Only a number is wanted here: the number of lines of the data that include "nước".
== Records shown
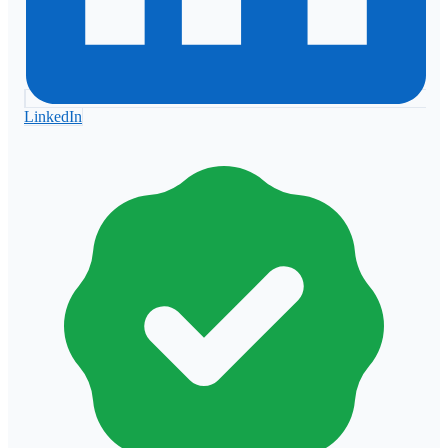
LinkedIn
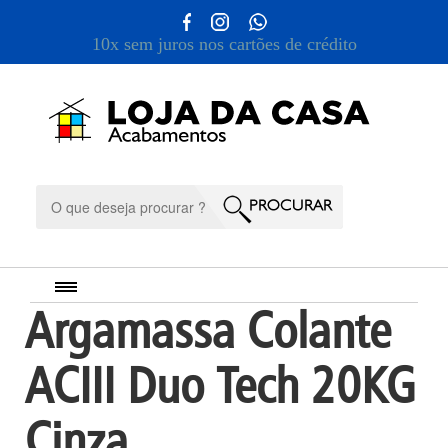
10x sem juros nos cartões de crédito
Argamassa Colante
ACIII Duo Tech 20KG
Cinza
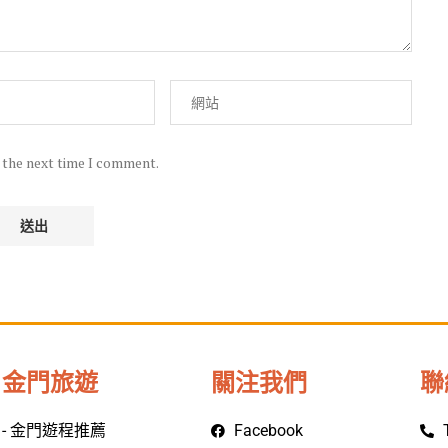
r the next time I comment.
金門旅遊
關注我們
聯
- 金門遊程推薦
Facebook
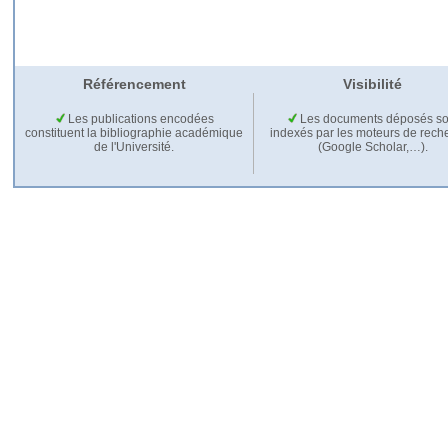
Référencement
Visibilité
Les publications encodées
Les documents déposés so
constituent la bibliographie académique
indexés par les moteurs de rech
de l'Université.
(Google Scholar,…).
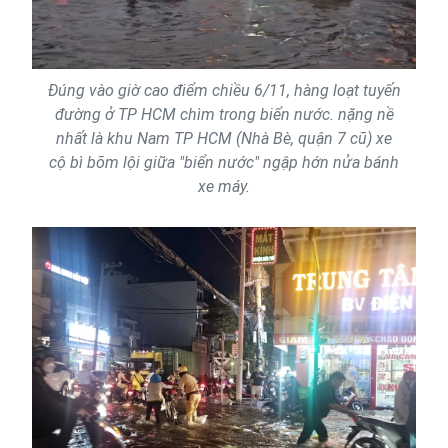
Đúng vào giờ cao điểm chiều 6/11, hàng loạt tuyến
đường ở TP HCM chìm trong biển nước. nặng nề
nhất là khu Nam TP HCM (Nhà Bè, quận 7 cũ) xe
cộ bì bõm lội giữa "biển nước" ngập hớn nửa bánh
xe máy.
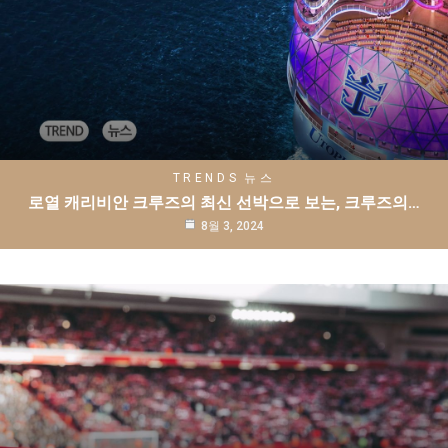
TRENDS
뉴스
로열 캐리비안 크루즈의 최신 선박으로 보는, 크루즈의…
8월 3, 2024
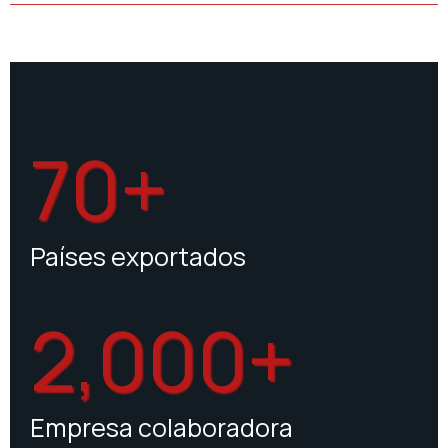
70+
Países exportados
2,000+
Empresa colaboradora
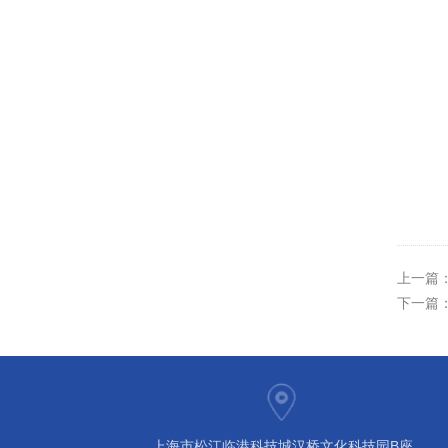
上一篇
下一篇
上海市松江临港科技城汉桥文化科技园B座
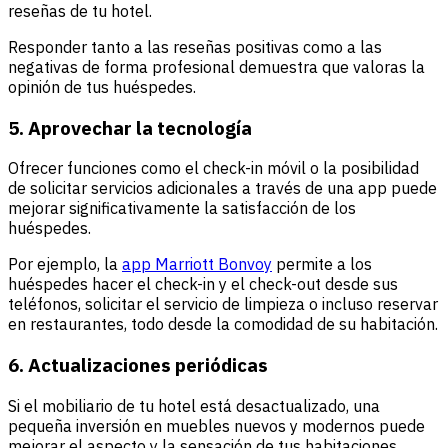
reseñas de tu hotel.
Responder tanto a las reseñas positivas como a las
negativas de forma profesional demuestra que valoras la
opinión de tus huéspedes.
5. Aprovechar la tecnología
Ofrecer funciones como el check-in móvil o la posibilidad
de solicitar servicios adicionales a través de una app puede
mejorar significativamente la satisfacción de los
huéspedes.
Por ejemplo, la
app Marriott Bonvoy
permite a los
huéspedes hacer el check-in y el check-out desde sus
teléfonos, solicitar el servicio de limpieza o incluso reservar
en restaurantes, todo desde la comodidad de su habitación.
6. Actualizaciones periódicas
Si el mobiliario de tu hotel está desactualizado, una
pequeña inversión en muebles nuevos y modernos puede
mejorar el aspecto y la sensación de tus habitaciones.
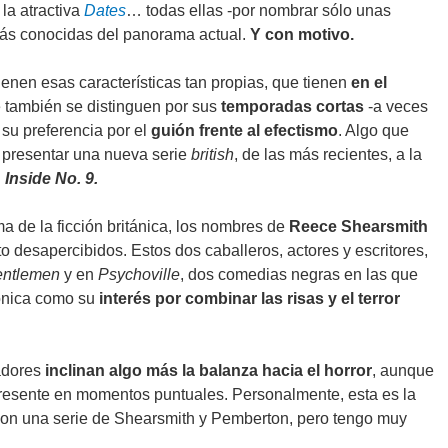
, la atractiva
Dates
… todas ellas -por nombrar sólo unas
más conocidas del panorama actual.
Y con motivo.
tienen esas características tan propias, que tienen
en el
 también se distinguen por sus
temporadas cortas
-a veces
y su preferencia por el
guión frente al efectismo
. Algo que
 presentar una nueva serie
british
, de las más recientes, a la
:
Inside No. 9.
a de la ficción británica, los nombres de
Reece Shearsmith
 desapercibidos. Estos dos caballeros, actores y escritores,
entlemen
y en
Psychoville
, dos comedias negras en las que
ónica como su
interés por combinar las risas y el terror
eadores
inclinan algo más la balanza hacia el horror
, aunque
presente en momentos puntuales. Personalmente, esta es la
 con una serie de Shearsmith y Pemberton, pero tengo muy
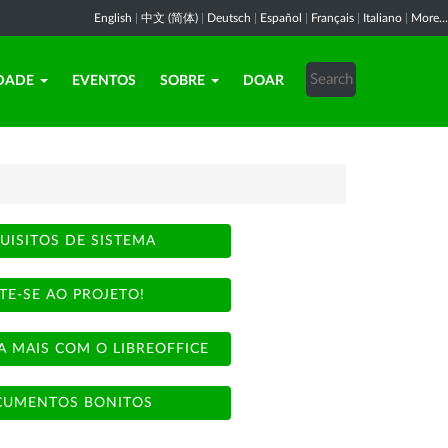
English
|
中文 (简体)
|
Deutsch
|
Español
|
Français
|
Italiano
|
More...
DADE
EVENTOS
SOBRE
DOAR
UISITOS DE SISTEMA
TE-SE AO PROJETO!
A MAIS COM O LIBREOFFICE
UMENTOS BONITOS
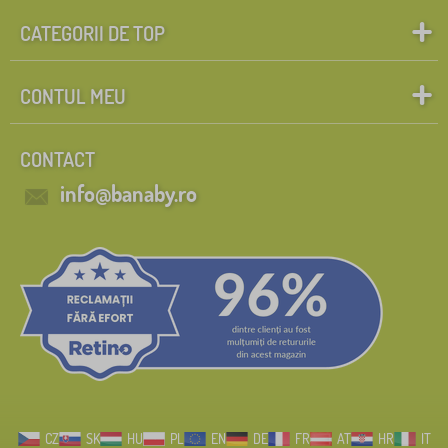
CATEGORII DE TOP
CONTUL MEU
CONTACT
info@banaby.ro
CZ
SK
HU
PL
EN
DE
FR
AT
HR
IT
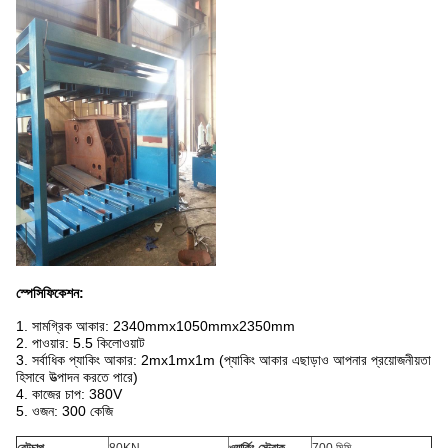
স্পেসিফিকেশন:
1. সামগ্রিক আকার: 2340mmx1050mmx2350mm
2. পাওয়ার: 5.5 কিলোওয়াট
3. সর্বাধিক প্যাকিং আকার: 2mx1mx1m (প্যাকিং আকার এছাড়াও আপনার প্রয়োজনীয়তা
হিসাবে উত্পাদন করতে পারে)
4. কাজের চাপ: 380V
5. ওজন: 300 কেজি
রেট
চাপ
80KN
ওয়ার্কিং স্ট্রোক
700 মিমি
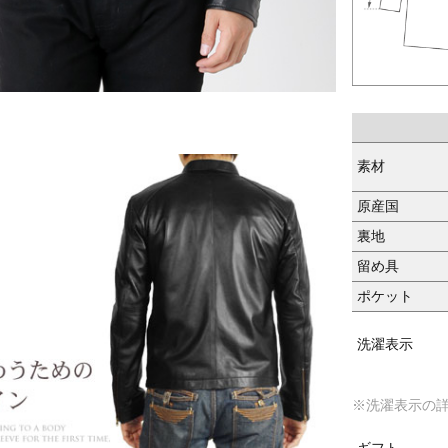
素材
原産国
裏地
留め具
ポケット
洗濯表示
※洗濯表示の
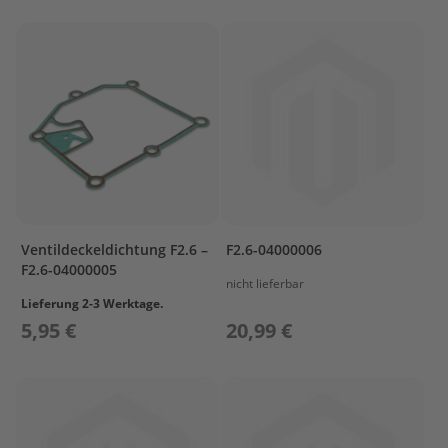
a
r
s
u
n
P
r
o
p
e
l
l
Ventildeckeldichtung F2.6 –
F2.6-04000006
e
F2.6-04000005
r
nicht lieferbar
M
Lieferung 2-3 Werktage.
e
5,95 €
20,99 €
r
c
u
r
y
P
====
*Solution to this problem*
2